Dacher Keltner — UC Berkeley psychology professor, emotion scientist, founder of the Greater Good Science Center, and author of Awe and The Power Paradox.

The gist

Dacher Keltner explains the emerging science of positive emotions and their measurable effects on health and longevity. He details how everyday awe, gratitude, compassion and physical touch calm the nervous system, reduce inflammation, and can add roughly ten years of life expectancy. He shares the personal grief over his brother's death that drove him to write his book on awe.
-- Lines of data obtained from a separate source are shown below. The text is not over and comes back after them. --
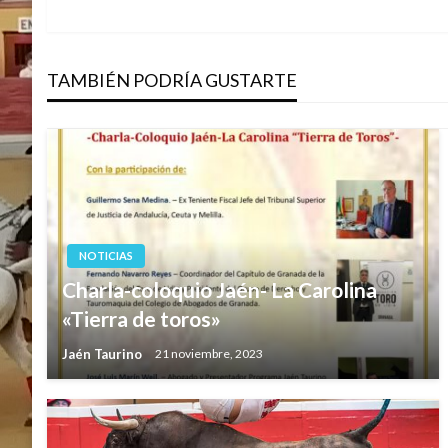
anterior
de
TAMBIÉN PODRÍA GUSTARTE
entradas
NOTICIAS
Charla-coloquio Jaén- La Carolina
«Tierra de toros»
Jaén Taurino
21 noviembre, 2023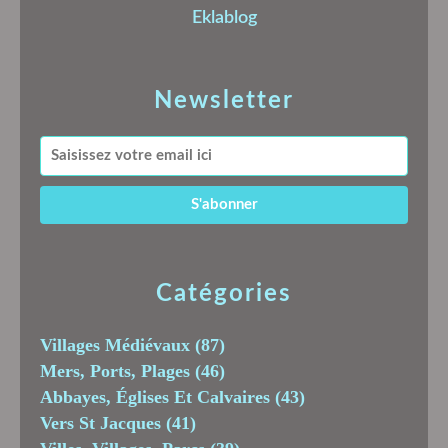
Eklablog
Newsletter
Catégories
Villages Médiévaux
(87)
Mers, Ports, Plages
(46)
Abbayes, Églises Et Calvaires
(43)
Vers St Jacques
(41)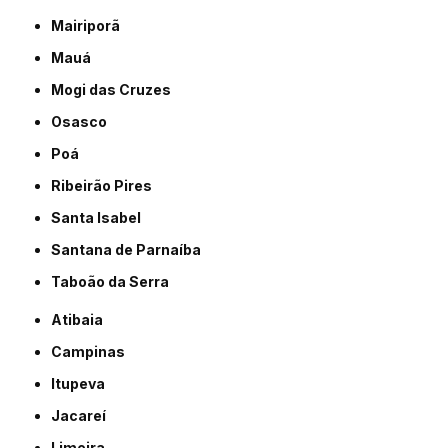
Mairiporã
Mauá
Mogi das Cruzes
Osasco
Poá
Ribeirão Pires
Santa Isabel
Santana de Parnaíba
Taboão da Serra
Atibaia
Campinas
Itupeva
Jacareí
Limeira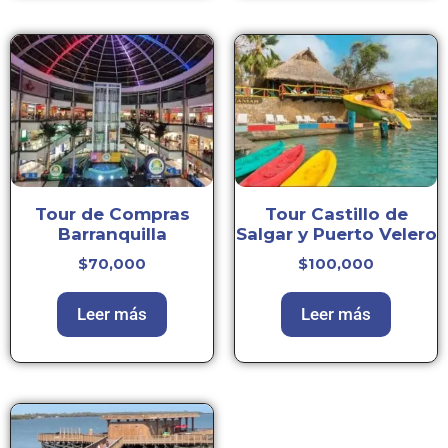
Tour de Compras
Tour Castillo de
Barranquilla
Salgar y Puerto Velero
$
70,000
$
100,000
Leer más
Leer más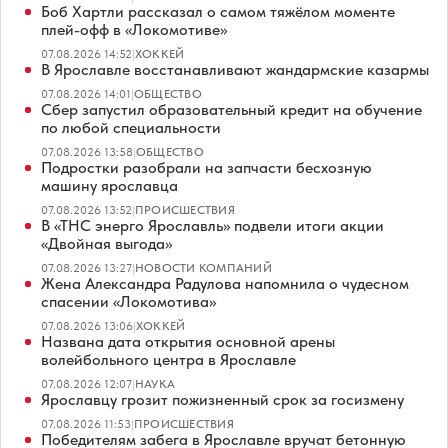
Боб Хартли рассказал о самом тяжёлом моменте
плей-офф в «Локомотиве»
07.08.2026 14:52
|
ХОККЕЙ
В Ярославле восстанавливают жандармские казармы
07.08.2026 14:01
|
ОБЩЕСТВО
Сбер запустил образовательный кредит на обучение
по любой специальности
07.08.2026 13:58
|
ОБЩЕСТВО
Подростки разобрали на запчасти бесхозную
машину ярославца
07.08.2026 13:52
|
ПРОИСШЕСТВИЯ
В «ТНС энерго Ярославль» подвели итоги акции
«Двойная выгода»
07.08.2026 13:27
|
НОВОСТИ КОМПАНИЙ
Жена Александра Радулова напомнила о чудесном
спасении «Локомотива»
07.08.2026 13:06
|
ХОККЕЙ
Названа дата открытия основной арены
волейбольного центра в Ярославле
07.08.2026 12:07
|
НАУКА
Ярославцу грозит пожизненный срок за госизмену
07.08.2026 11:53
|
ПРОИСШЕСТВИЯ
Победителям забега в Ярославле вручат бетонную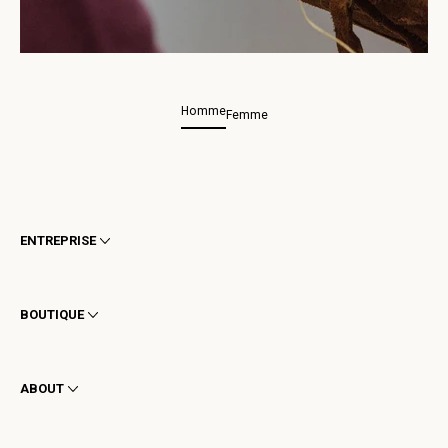
Homme
Femme
ENTREPRISE
Conditions générales
Confidentialité
BOUTIQUE
Cookie
Livraison
Homme
Retours et Remboursements
Femme
ABOUT
Contact
Bottines
Demander un retour
Bottes
Stay to last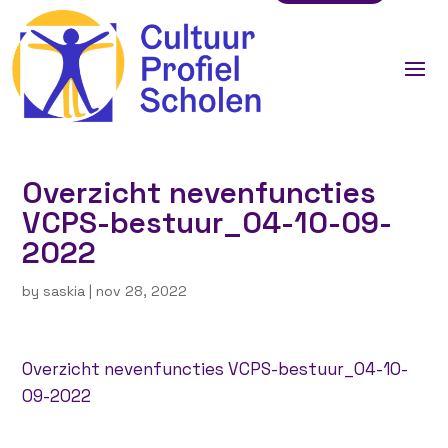
Overzicht nevenfuncties
VCPS-bestuur_04-10-09-
2022
by
saskia
|
nov 28, 2022
Overzicht nevenfuncties VCPS-bestuur_04-10-
09-2022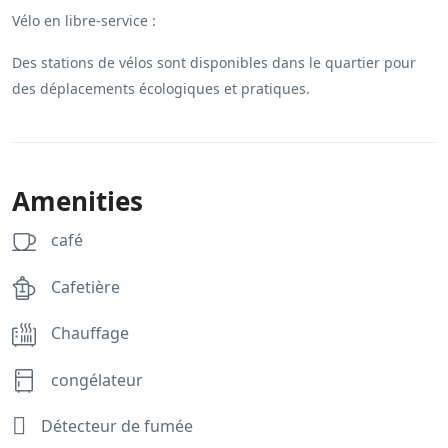
Vélo en libre-service :
Des stations de vélos sont disponibles dans le quartier pour
des déplacements écologiques et pratiques.
Amenities
café
Cafetière
Chauffage
congélateur
Détecteur de fumée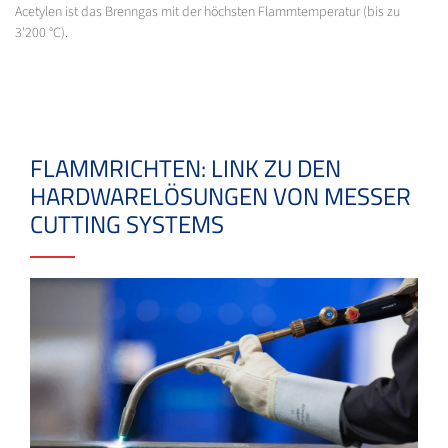
Acetylen ist das Brenngas mit der höchsten Flammtemperatur (bis zu
3'200 °C).
FLAMMRICHTEN: LINK ZU DEN
HARDWARELÖSUNGEN VON MESSER
CUTTING SYSTEMS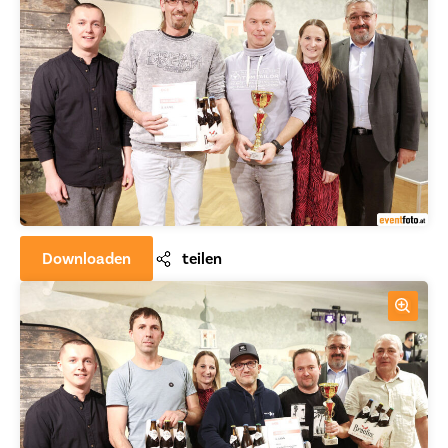
Downloaden
teilen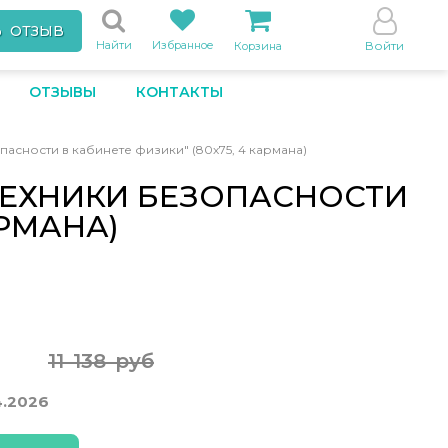
Ь ОТЗЫВ
Найти
Избранное
Войти
Корзина
ОТЗЫВЫ
КОНТАКТЫ
сности в кабинете физики" (80х75, 4 кармана)
ТЕХНИКИ БЕЗОПАСНОСТИ
АРМАНА)
11 138 руб
4.2026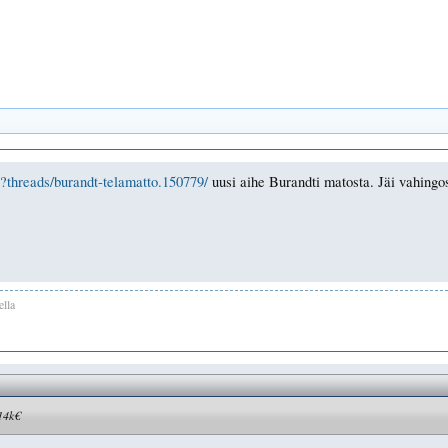
p?threads/burandt-telamatto.150779/
uusi aihe Burandti matosta. Jäi vahingoss
ella
 14k€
The conversation also covers his research showing that rising wealth and social class tend to erode compassion and empathy, the loneliness and meaning crises driving declining life expectancy, and why men especially suffer from the suppression of these pro-social emotions.

Big reveals

  • Premature babies given skin-to-skin contact survive and gain 47% more weight versus being left in warming units alone.
  • Berkeley students taken up a tower or asked to look up into tall trees stopped feeling stressed, showing awe's measurable calming effect.
  • Keltner's younger brother died of colon cancer, plunging him into profound grief that became the impetus for writing his book on awe.
  • Research shows wealthier people show less vagus-nerve activation to images of suffering and feel less compassion as they rise in class.
  • Rich high-school kids are more likely to shoplift than poor ones despite having access to money.
  • Wealthier US politicians more strongly advocate regressive economic policies that hurt the poor.
  • Giving money away boosts happiness more than spending it on yourself, and kindness is contagious across multiple downstream interactions.
  • Japanese studies show that looking into your dog's eyes triggers a mutual surge of oxytocin in both dog and owner.

Things worth remembering

  • Strong social ties add about 10 years to life expectancy.
  • The feeling of awe reduces activation of the cytokine inflammation system, benefiting the heart and diabetes risk.
  • Breathing in and out to a count of four increases neural density in the prefrontal cortex that handles stress.
  • The 'awe walk' study with participants aged 75+ led to less distress, less pain, and more awe and joy over eight weeks.
  • Divorce rates near 50%, and half of marriages that stay together are fairly unhappy, suggesting lifelong monogamy often isn't working.
  • Human skin weighs about eight pounds, contains billions of cells, and houses much of the immune system, registering touch into the brain.
  • About 50% of US healthcare expenses are spent in the last five years of life, often on people living alone and lonely.
  • When you treat someone badly, people gossip that bad treatment to an average of 2.5 others.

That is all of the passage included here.